Im Sommer 2011 war Tykwer für die ersten musikalischen Ideen zu "Cloud Atlas" schon einmal in Leipzig. Damals stand der künftige Chefdirigent Kristjan Järvi am Pult und dirigierte das MDR SINFONIEORCHESTER und den MDR RUNDFUNKCHOR. Kurz darauf ging es ans Drehset, u.a. in die Filmstudios in Potsdam Babelsberg. "Für Schauspieler wie Tom Hanks oder Halle Berry war das einfach eine tolle Herangehensweise für diesen Film", schwärmt Tykwer. Wie die meisten ihrer Kollegen kennen sie es eher andersherum. Dass erst gedreht wird und dann die Musik dazu kommt. "Für sie ist es einfach toll gewesen, Musik in Situationen zu hören, in denen sie sonst nichts haben."

"Cloud Atlas", zu Deutsch "Wolkenatlas" basiert auf dem gleichnamigen Roman des britischen Schriftstellers David Mitchell. Mitchell erzählt darin sechs Geschichten, die, so unabhängig sie zunächst scheinen, am Ende zu einem großen Ganzen verschmelzen. Sie führen den Leser durch 1.000 Jahre Zeitgeschichte und greifen dabei Themen wie die sich verändernde Umwelt und die Reinkarnation auf. Anfangs dachten viele Filmkritiker, dass sich Tykwer mit diesem literarischen Stoff keinen Gefallen tun würde, dass er unverfilmbar wäre. Doch der Regisseur sah das anders, er liebt Herausforderungen: "'Cloud Atlas' ist ein Buch, das so viele Aspekte hat und das so reich und unglaublich voll an Ideen ist. Zugleich ist es aber auch filmisch. Wenn man das Buch liest, merkt man, dass es ganz offensichtlich vom Film beeinflusst ist, und wir haben versucht diese Spur aufzunehmen."
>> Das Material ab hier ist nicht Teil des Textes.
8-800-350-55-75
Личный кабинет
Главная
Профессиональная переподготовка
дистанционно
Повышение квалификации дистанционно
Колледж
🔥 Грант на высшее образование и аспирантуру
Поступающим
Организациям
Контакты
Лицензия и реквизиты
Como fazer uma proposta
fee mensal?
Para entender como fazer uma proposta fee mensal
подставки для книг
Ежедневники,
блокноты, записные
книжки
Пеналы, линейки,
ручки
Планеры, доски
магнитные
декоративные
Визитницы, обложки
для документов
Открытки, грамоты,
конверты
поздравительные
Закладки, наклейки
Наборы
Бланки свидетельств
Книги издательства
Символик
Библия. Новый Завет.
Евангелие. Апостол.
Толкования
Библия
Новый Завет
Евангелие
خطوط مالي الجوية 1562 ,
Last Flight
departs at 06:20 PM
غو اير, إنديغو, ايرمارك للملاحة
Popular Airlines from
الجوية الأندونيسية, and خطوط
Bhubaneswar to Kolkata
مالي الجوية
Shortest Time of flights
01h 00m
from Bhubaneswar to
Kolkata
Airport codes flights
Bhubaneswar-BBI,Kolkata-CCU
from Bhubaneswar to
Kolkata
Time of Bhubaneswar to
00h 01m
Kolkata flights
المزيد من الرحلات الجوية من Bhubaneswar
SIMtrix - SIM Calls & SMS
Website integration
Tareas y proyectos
Wie diese Spur genau aussieht und was den Kinobesucher in "Cloud Atlas" erwartet, will Tykwer noch nicht verraten. Und so lenkt er die Aufmerksamkeit zurück zur Filmmusik.  "Für den Film ist die Musik zentral. Der Film hat ein breit angelegtes Epos. Die Musik ist   existentiell notwendig, um all die Geschichten und Ideen, die er mit sich bringt, zusammenzuschweißen."
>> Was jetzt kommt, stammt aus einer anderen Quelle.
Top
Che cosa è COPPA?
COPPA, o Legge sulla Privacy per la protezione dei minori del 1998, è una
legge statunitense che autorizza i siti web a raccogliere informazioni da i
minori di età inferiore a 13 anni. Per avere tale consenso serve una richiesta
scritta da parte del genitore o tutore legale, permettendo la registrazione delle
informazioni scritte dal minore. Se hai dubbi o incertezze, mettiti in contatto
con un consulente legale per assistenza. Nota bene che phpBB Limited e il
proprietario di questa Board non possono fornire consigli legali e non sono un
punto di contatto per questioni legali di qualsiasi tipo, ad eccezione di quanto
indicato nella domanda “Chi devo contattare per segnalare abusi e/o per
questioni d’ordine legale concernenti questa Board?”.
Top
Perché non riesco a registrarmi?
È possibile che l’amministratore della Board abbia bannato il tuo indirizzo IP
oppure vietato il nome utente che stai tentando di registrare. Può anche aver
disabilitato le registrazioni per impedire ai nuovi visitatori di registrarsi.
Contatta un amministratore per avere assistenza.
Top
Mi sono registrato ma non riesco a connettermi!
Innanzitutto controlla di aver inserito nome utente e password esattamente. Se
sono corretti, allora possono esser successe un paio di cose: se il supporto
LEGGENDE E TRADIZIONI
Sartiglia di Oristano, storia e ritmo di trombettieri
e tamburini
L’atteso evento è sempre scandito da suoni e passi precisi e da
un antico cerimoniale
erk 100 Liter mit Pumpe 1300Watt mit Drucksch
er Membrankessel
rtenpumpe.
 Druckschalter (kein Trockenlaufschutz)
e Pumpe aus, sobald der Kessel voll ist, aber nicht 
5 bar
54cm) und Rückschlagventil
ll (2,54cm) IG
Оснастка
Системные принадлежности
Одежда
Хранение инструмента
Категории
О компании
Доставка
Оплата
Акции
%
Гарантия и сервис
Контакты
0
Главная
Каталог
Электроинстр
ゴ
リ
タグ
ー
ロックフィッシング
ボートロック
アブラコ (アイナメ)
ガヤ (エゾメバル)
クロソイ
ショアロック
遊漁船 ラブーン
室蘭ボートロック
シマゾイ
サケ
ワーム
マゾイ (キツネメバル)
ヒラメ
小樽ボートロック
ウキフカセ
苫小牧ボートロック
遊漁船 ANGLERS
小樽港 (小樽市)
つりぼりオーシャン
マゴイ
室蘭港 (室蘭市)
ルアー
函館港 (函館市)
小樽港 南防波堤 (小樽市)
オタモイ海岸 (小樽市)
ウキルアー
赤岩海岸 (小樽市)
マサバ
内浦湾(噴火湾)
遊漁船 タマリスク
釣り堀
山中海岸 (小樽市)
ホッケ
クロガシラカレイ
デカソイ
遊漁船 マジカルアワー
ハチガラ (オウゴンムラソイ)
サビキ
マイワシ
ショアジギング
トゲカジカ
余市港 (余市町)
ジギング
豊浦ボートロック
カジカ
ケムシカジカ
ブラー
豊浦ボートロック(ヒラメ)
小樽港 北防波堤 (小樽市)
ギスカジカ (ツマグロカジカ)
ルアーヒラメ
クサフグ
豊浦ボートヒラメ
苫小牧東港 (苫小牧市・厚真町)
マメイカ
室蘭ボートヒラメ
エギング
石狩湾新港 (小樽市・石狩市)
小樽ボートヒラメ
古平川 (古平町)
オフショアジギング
Heute, knapp ein Jahr nach der ersten Einspielung der Filmmusik, ist Tom Tykwer mit dem fertigen Filmmaterial zurück in Leipzig. Noch einmal wird aufgezeichnet, diesmal exakt auf die einzelnen Bilder, ihre Stimmung und ihre Bedeutung für das Gesamtwerk abgestimmt.